The Heat Comes Early

It's been interesting to read about the heatwave in the UK, which has come sweeping up the Channel from the Bay of Biscay, but of course it didn't originate there; it has come up from North Africa. And to get to northern parts of Europe it has had to cross the Iberian Peninsula. So we too are in the grip of a heatwave. The big difference is that whilst the UK was lashed by thunderstorms which took some of the sting out of the heat, the earliest that we can expect to see any serious rain is late September/early October.

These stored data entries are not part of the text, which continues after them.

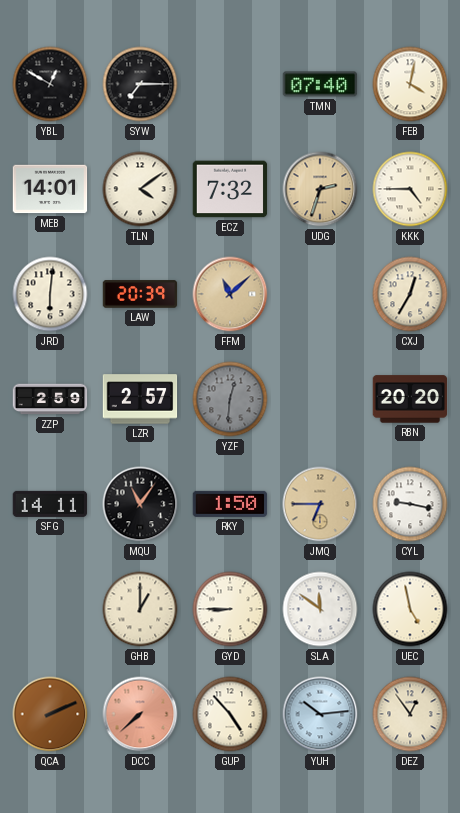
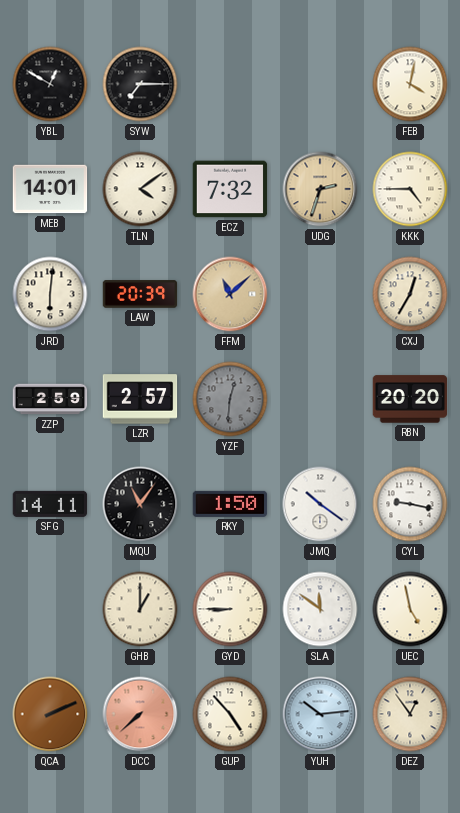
TMN: 07:40 -> none
JMQ: 6:45 -> 10:21
JMQ dial: champagne -> white
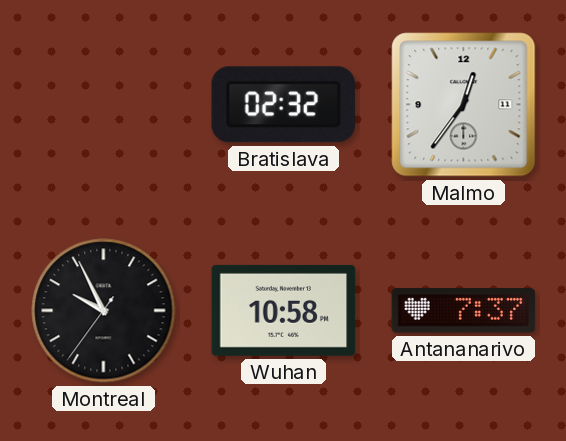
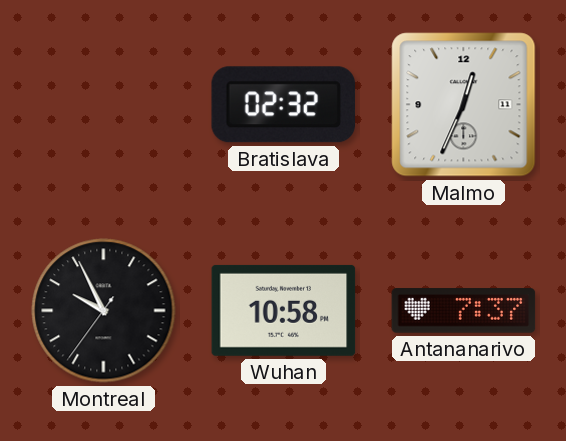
Malmo: 12:36 -> 12:34
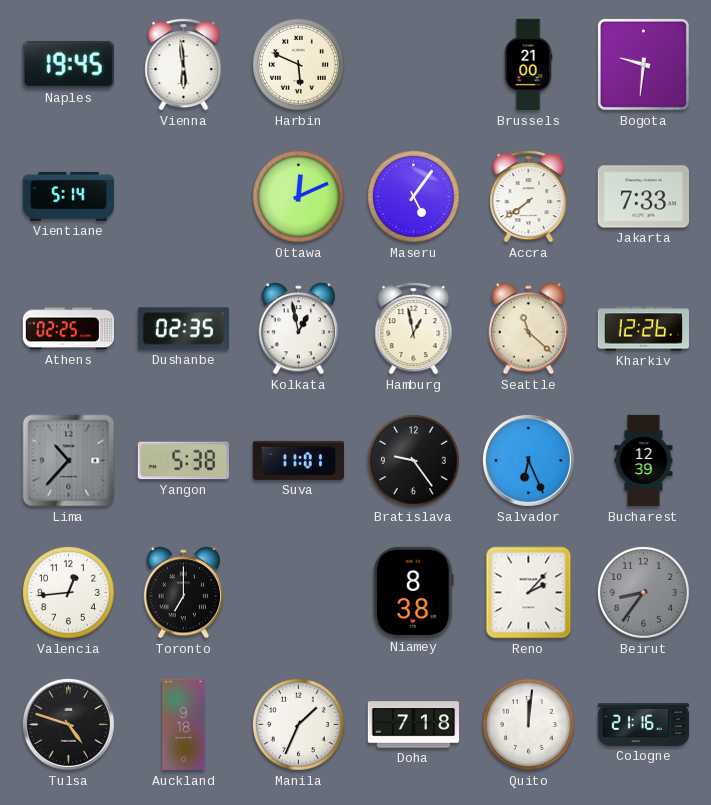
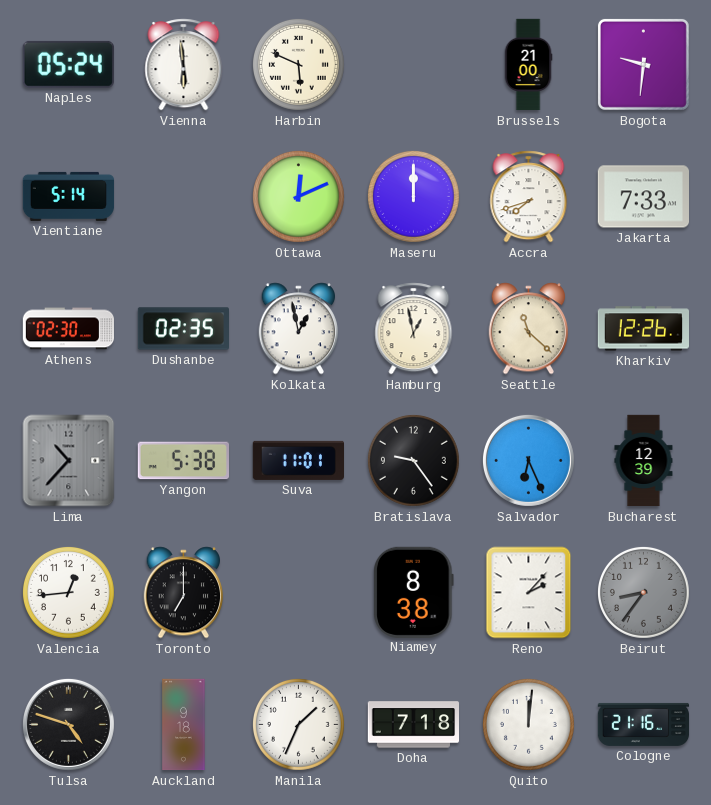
Naples: 19:45 -> 05:24
Maseru: 5:06 -> 12:00
Accra: 7:39 -> 7:42
Athens: 02:25 -> 02:30
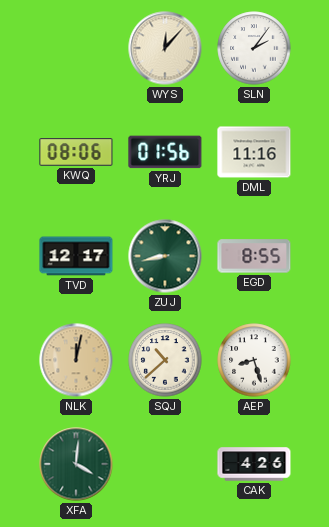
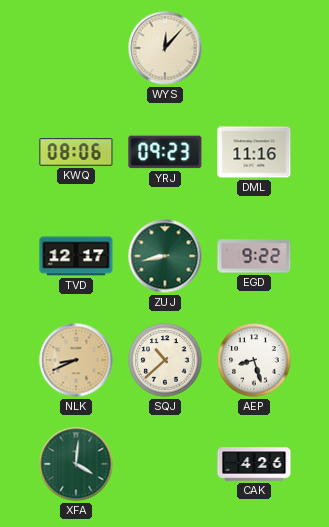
SLN: 2:06 -> none
YRJ: 01:56 -> 09:23
EGD: 8:55 -> 9:22
NLK: 12:02 -> 8:41
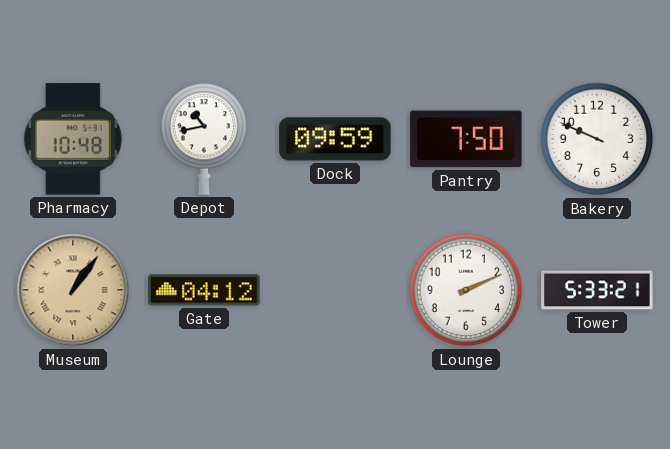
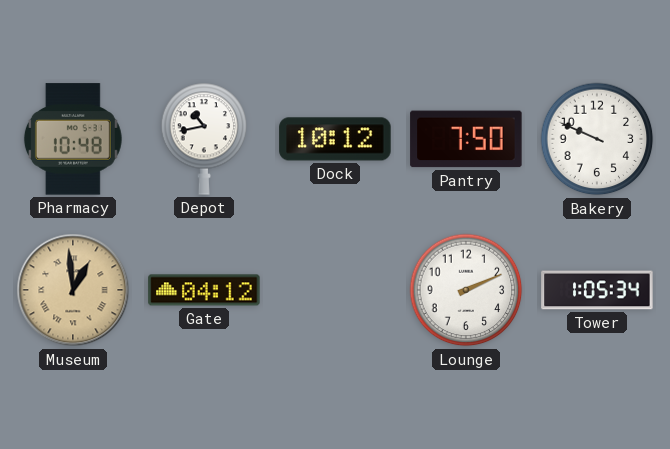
Dock: 09:59 -> 10:12
Museum: 1:06 -> 12:59
Tower: 5:33 -> 1:05
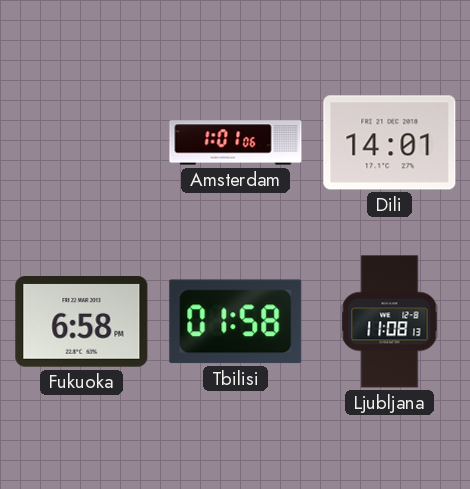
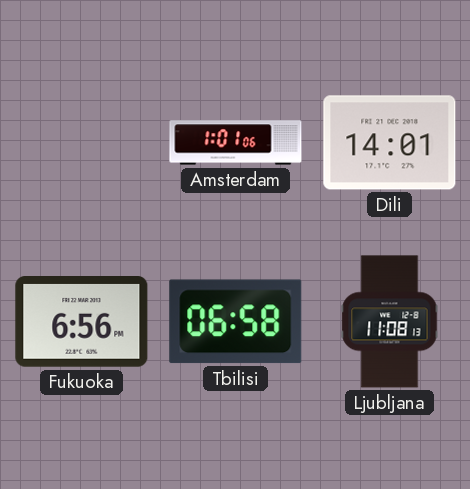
Fukuoka: 6:58 -> 6:56
Tbilisi: 01:58 -> 06:58
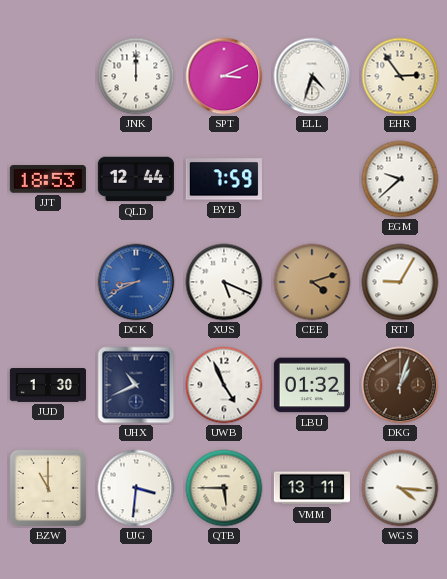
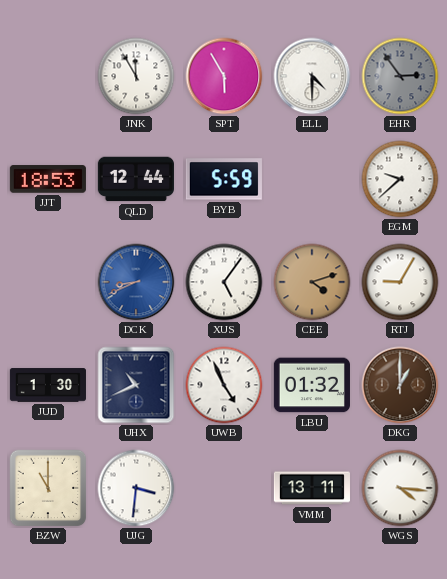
JNK: 12:00 -> 11:55
SPT: 3:11 -> 5:55
ELL: 4:33 -> 4:30
EHR dial: cream -> grey
BYB: 7:59 -> 5:59
XUS: 5:19 -> 5:06
DKG: 1:03 -> 1:00
QTB: 5:45 -> none
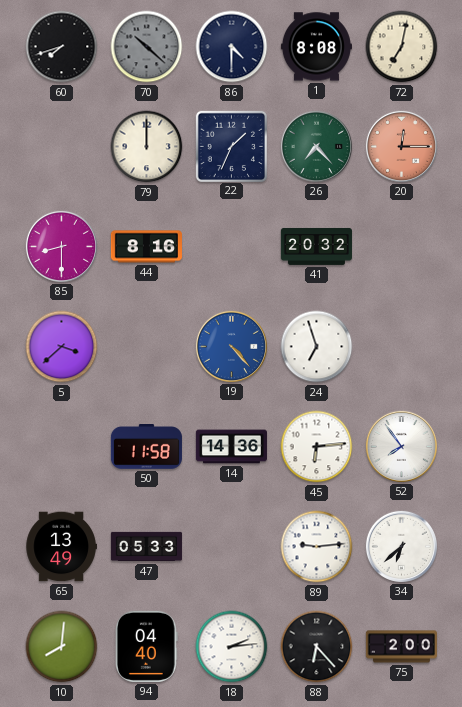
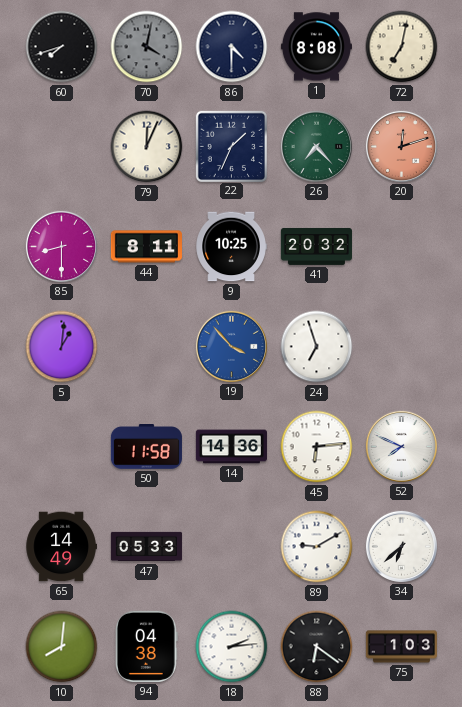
70: 10:22 -> 4:02
79: 12:00 -> 12:04
20: 12:15 -> 12:12
44: 8:16 -> 8:11
9: none -> 10:25
5: 3:38 -> 1:01
19: 4:23 -> 3:53
52: 7:54 -> 7:49
65: 13:49 -> 14:49
89: 9:14 -> 9:10
94: 04:40 -> 04:38
88: 6:23 -> 6:21
75: 2:00 -> 1:03
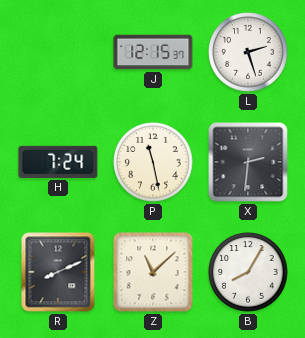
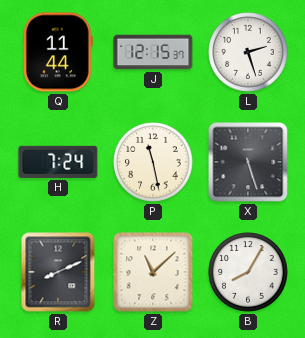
Q: none -> 11:44
X: 2:31 -> 5:27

On the Mediterranean coast we have some moderating effects from the sea, so we have been having maximum temperatures of 32 to 34 degrees, although 36/37 is forecast for the start of next week. Inland, it has been much more oppressive (and still is). Madrid has regularly seen 40 degrees and both Sevilla and Córdoba have been as high as 42 degrees. This is nothing new. It happens every year; but not as early as this! Usually we associate this degree of heat with late July and August, so the question on people's minds is, is this a spike or must we endure it - and possibly higher temperatures still - until early September? And if it is indeed an early start to the hot weather, why should we assume that it will subside on time?
Fortunately, when we renovated our property after buying it we drew on our experience of visiting family in Northern Queensland during their summer. As a result, we installed air conditioning units in the living room and all three bedrooms, as well as ceiling fans, so we are able to combat the heat in a way which most of our Spanish neighbours can't. Our winter heating allowance actually gets spent as a summer cooling allowance.